Write out every line below that contains "засветилось".
---
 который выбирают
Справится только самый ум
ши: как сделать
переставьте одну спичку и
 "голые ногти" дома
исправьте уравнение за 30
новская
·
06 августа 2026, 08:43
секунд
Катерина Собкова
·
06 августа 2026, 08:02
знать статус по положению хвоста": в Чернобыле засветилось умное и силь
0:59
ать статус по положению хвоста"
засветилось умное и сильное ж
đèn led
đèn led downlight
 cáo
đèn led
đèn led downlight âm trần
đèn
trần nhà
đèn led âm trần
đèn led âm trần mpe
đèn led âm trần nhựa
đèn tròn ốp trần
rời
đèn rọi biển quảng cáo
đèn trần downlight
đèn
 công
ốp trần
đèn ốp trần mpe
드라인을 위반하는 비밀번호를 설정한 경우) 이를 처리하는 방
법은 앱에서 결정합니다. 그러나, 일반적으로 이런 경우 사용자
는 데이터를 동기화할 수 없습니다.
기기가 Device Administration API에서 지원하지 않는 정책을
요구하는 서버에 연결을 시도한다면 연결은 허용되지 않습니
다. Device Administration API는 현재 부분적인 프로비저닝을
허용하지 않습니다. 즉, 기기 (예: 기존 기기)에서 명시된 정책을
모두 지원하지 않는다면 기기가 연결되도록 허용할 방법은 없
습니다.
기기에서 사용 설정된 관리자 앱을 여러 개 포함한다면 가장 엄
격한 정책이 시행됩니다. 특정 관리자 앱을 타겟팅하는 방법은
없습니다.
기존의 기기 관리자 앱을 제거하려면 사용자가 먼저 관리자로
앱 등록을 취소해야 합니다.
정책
---
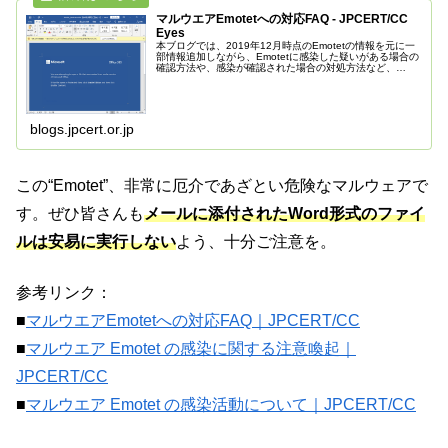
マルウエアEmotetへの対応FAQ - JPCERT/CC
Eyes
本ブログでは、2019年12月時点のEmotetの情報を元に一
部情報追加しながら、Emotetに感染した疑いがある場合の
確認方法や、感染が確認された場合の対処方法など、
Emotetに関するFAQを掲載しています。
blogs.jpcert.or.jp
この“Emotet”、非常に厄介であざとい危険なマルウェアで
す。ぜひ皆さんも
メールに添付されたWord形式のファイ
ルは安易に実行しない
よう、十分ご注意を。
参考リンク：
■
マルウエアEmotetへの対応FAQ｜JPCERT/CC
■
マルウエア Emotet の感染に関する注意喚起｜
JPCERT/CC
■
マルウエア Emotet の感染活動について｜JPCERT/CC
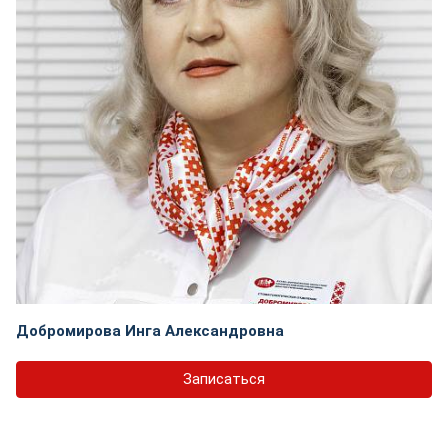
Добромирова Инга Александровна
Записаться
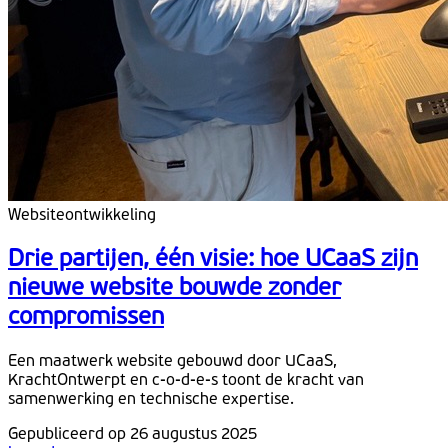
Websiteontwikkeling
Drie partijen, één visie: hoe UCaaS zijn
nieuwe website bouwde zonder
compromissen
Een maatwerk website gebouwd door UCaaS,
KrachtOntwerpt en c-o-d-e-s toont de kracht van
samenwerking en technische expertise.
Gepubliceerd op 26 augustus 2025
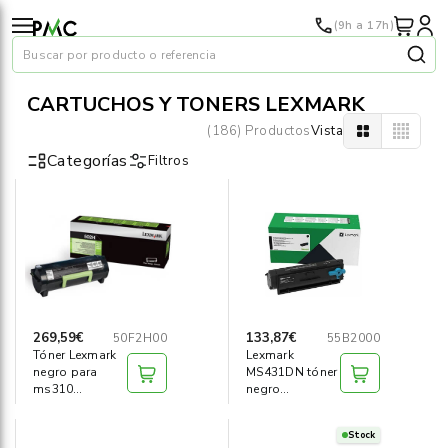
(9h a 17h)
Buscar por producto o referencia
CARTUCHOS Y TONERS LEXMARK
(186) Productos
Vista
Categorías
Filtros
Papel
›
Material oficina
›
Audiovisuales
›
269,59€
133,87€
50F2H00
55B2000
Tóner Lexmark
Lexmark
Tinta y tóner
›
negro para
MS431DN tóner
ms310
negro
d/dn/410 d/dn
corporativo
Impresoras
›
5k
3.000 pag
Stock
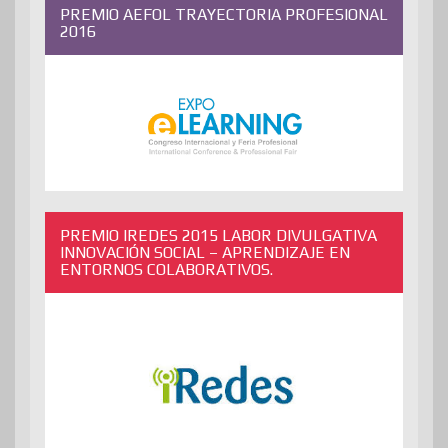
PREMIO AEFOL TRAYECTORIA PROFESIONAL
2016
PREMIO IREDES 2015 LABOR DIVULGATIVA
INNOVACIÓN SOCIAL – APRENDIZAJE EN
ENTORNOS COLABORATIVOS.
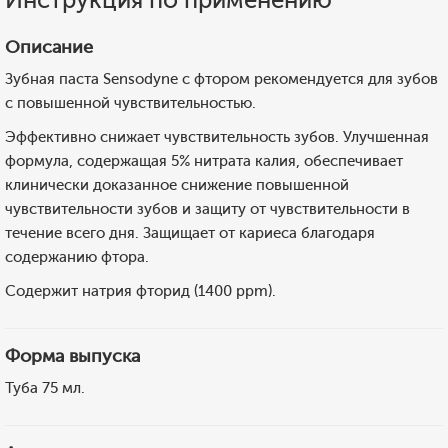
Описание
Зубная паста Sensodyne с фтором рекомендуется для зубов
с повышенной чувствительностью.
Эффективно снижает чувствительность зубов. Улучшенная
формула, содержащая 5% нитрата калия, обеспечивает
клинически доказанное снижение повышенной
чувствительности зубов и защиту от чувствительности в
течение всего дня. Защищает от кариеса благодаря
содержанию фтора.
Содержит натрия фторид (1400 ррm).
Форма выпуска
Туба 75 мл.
---
**Your response**.
знать статус по положению хвоста": в Чернобыле засветилось умное и силь
засветилось умное и сильное ж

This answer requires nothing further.